== Task instructions ==
Each line of the entries that mentions the string "aprox" needs to be reported.

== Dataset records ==
::::
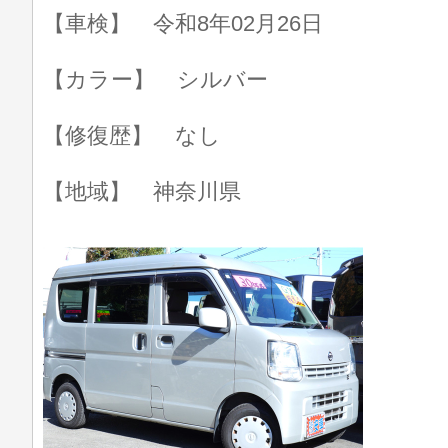
【車検】 令和8年02月26日
【カラー】 シルバー
【修復歴】 なし
【地域】 神奈川県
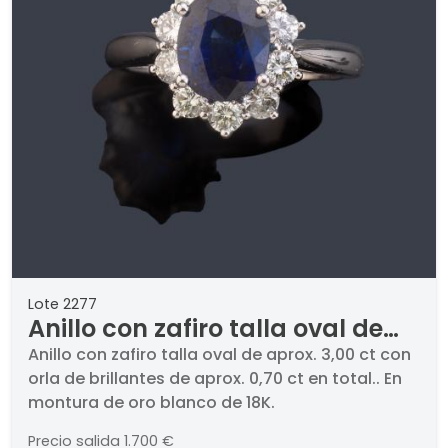
Lote 2277
Anillo con zafiro talla oval de
aprox. 3,00 ct con orla de
Anillo con zafiro talla oval de aprox. 3,00 ct con
orla de brillantes de aprox. 0,70 ct en total.. En
brillantes de aprox. 0,70 ct en
montura de oro blanco de 18K.
total.
Precio salida
1.700 €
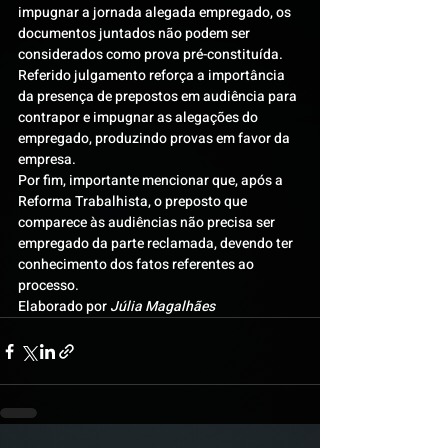
impugnar a jornada alegada empregado, os 
documentos juntados não podem ser 
considerados como prova pré-constituída.
Referido julgamento reforça a importância 
da presença de prepostos em audiência para 
contrapor e impugnar as alegações do 
empregado, produzindo provas em favor da 
empresa.
Por fim, importante mencionar que, após a 
Reforma Trabalhista, o preposto que 
comparece às audiências não precisa ser 
empregado da parte reclamada, devendo ter 
conhecimento dos fatos referentes ao 
processo.
Elaborado por 
Júlia Magalhães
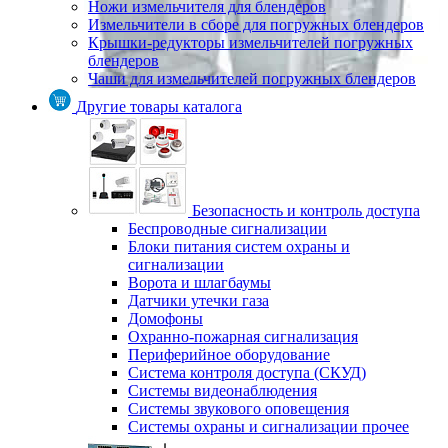
Ножи измельчителя для блендеров
Измельчители в сборе для погружных блендеров
Крышки-редукторы измельчителей погружных
блендеров
Чаши для измельчителей погружных блендеров
Другие товары каталога
Безопасность и контроль доступа
Беспроводные сигнализации
Блоки питания систем охраны и
сигнализации
Ворота и шлагбаумы
Датчики утечки газа
Домофоны
Охранно-пожарная сигнализация
Периферийное оборудование
Система контроля доступа (СКУД)
Системы видеонаблюдения
Системы звукового оповещения
Системы охраны и сигнализации прочее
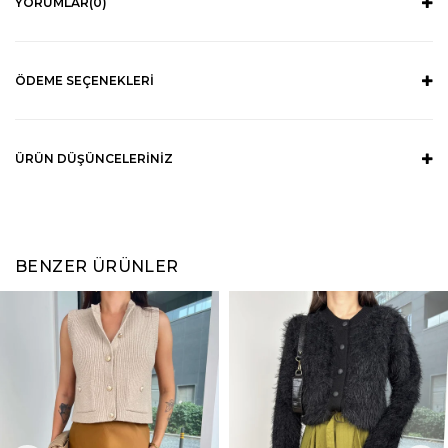
YORUMLAR
(0)
ÖDEME SEÇENEKLERI
ÜRÜN DÜŞÜNCELERINIZ
BENZER ÜRÜNLER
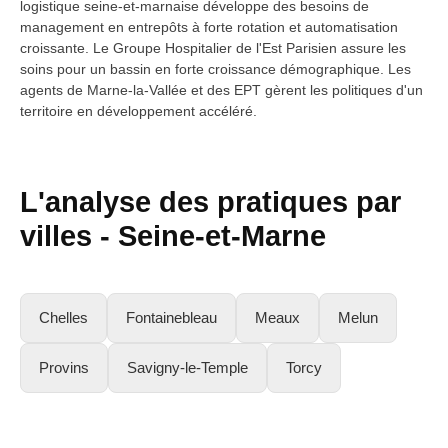
logistique seine-et-marnaise développe des besoins de
management en entrepôts à forte rotation et automatisation
croissante. Le Groupe Hospitalier de l'Est Parisien assure les
soins pour un bassin en forte croissance démographique. Les
agents de Marne-la-Vallée et des EPT gèrent les politiques d'un
territoire en développement accéléré.
L'analyse des pratiques par
villes -
Seine-et-Marne
Chelles
Fontainebleau
Meaux
Melun
Provins
Savigny-le-Temple
Torcy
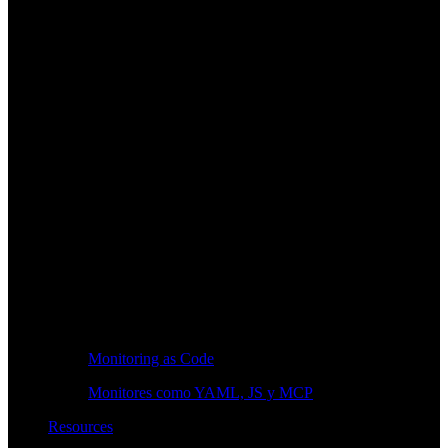
Monitoring as Code
Monitores como YAML, JS y MCP
Resources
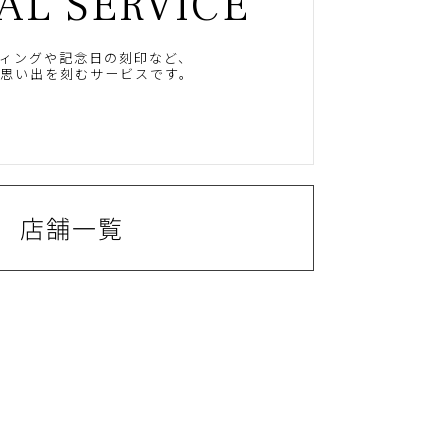
AL SERVICE
ィングや記念日の刻印など、
思い出を刻むサービスです。
店舗一覧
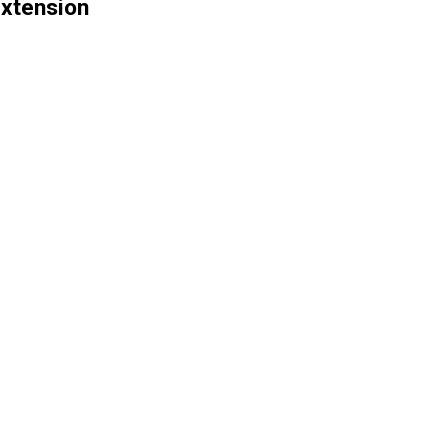
xtension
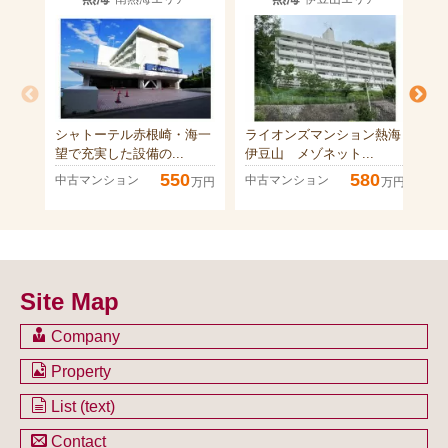
シャトーテル赤根崎・海一
ライオンズマンション熱海
シ
望で充実した設備の...
伊豆山 メゾネット...
身
550
580
中古マンション
中古マンション
中
万円
万円
Site Map
Company
会社のご案内
Property
不動産を購入したい方
土地一覧
List (text)
不動産を売却したい方
戸建一覧
土地一覧
Contact
不動産買取システム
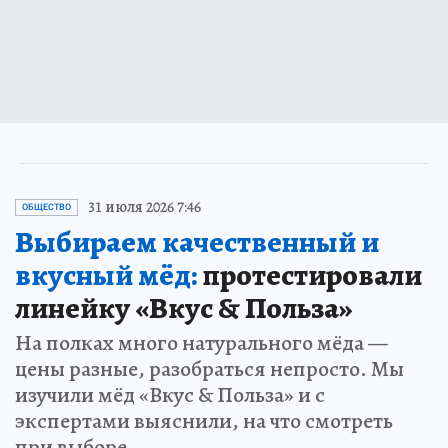
31 июля 2026 7:46
ОБЩЕСТВО
Выбираем качественный и
вкусный мёд:
протестировали
линейку «Вкус & Польза»
На полках много натурального мёда —
цены разные, разобраться непросто. Мы
изучили мёд «Вкус & Польза» и с
экспертами выяснили, на что смотреть
при выборе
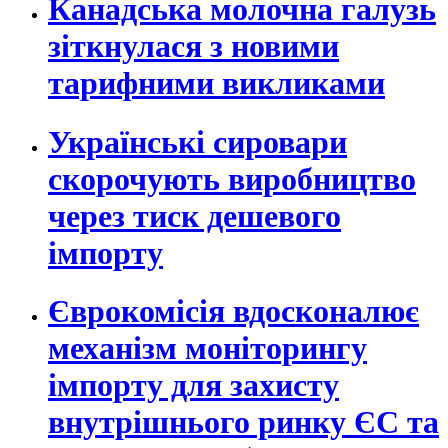
Канадська молочна галузь
зіткнулася з новими
тарифними викликами
Українські сировари
скорочують виробництво
через тиск дешевого
імпорту
Єврокомісія вдосконалює
механізм моніторингу
імпорту для захисту
внутрішнього ринку ЄС та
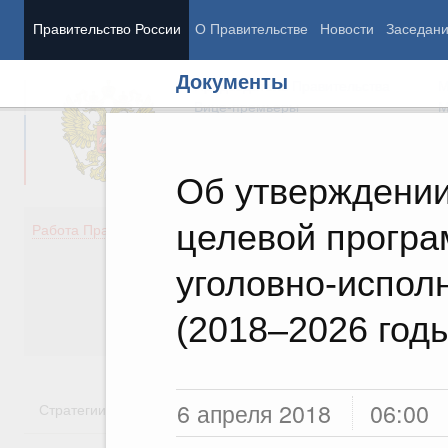
Правительство России
О Правительстве
Новости
Заседан
Документы
Председатель Правительства
М
Вице-премьеры
М
Об утверждени
целевой програ
Демография
Занято
Работа Правительства
Здоровье
Технол
Образование
Эконом
уголовно-испол
Культура
Финан
Общество
Социал
(2018–2026 год
Государство
6 апреля 2018
06:00
Стратегии
Государственные программы
Национальн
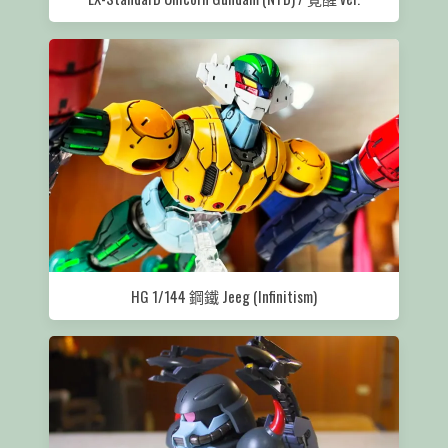
HG 1/144 鋼鐵 Jeeg (Infinitism)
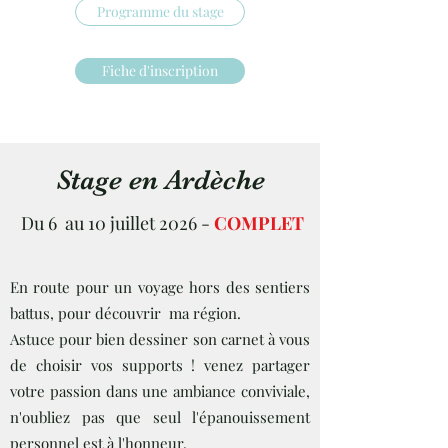
Programme du stage
Fiche d'inscription
Stage en Ardèche
Du 6 au 10 juillet 2026 -
COMPLET
En route pour un voyage hors des sentiers
battus, pour découvrir ma région.
Astuce pour bien dessiner son carnet à vous
de choisir vos supports ! venez partager
votre passion dans une ambiance conviviale,
n'oubliez pas que seul l'épanouissement
personnel est à l'honneur.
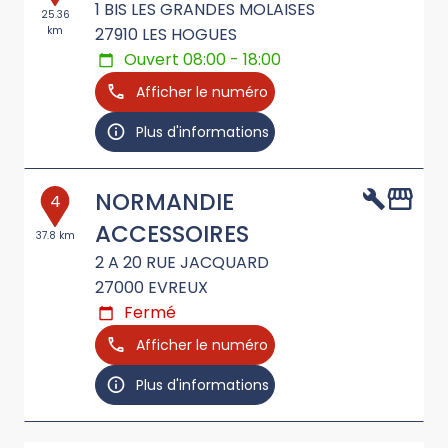
1 BIS LES GRANDES MOLAISES
25.36
km
27910
LES HOGUES
Ouvert 08:00 - 18:00
Afficher le numéro
Plus d'informations
NORMANDIE
4
ACCESSOIRES
37.8 km
2 A 20 RUE JACQUARD
27000
EVREUX
Fermé
Afficher le numéro
Plus d'informations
::::
== Your solution ==
aprox. 3,00 ct con orla de
Anillo con zafiro talla oval de aprox. 3,00 ct con
orla de brillantes de aprox. 0,70 ct en total.. En
brillantes de aprox. 0,70 ct en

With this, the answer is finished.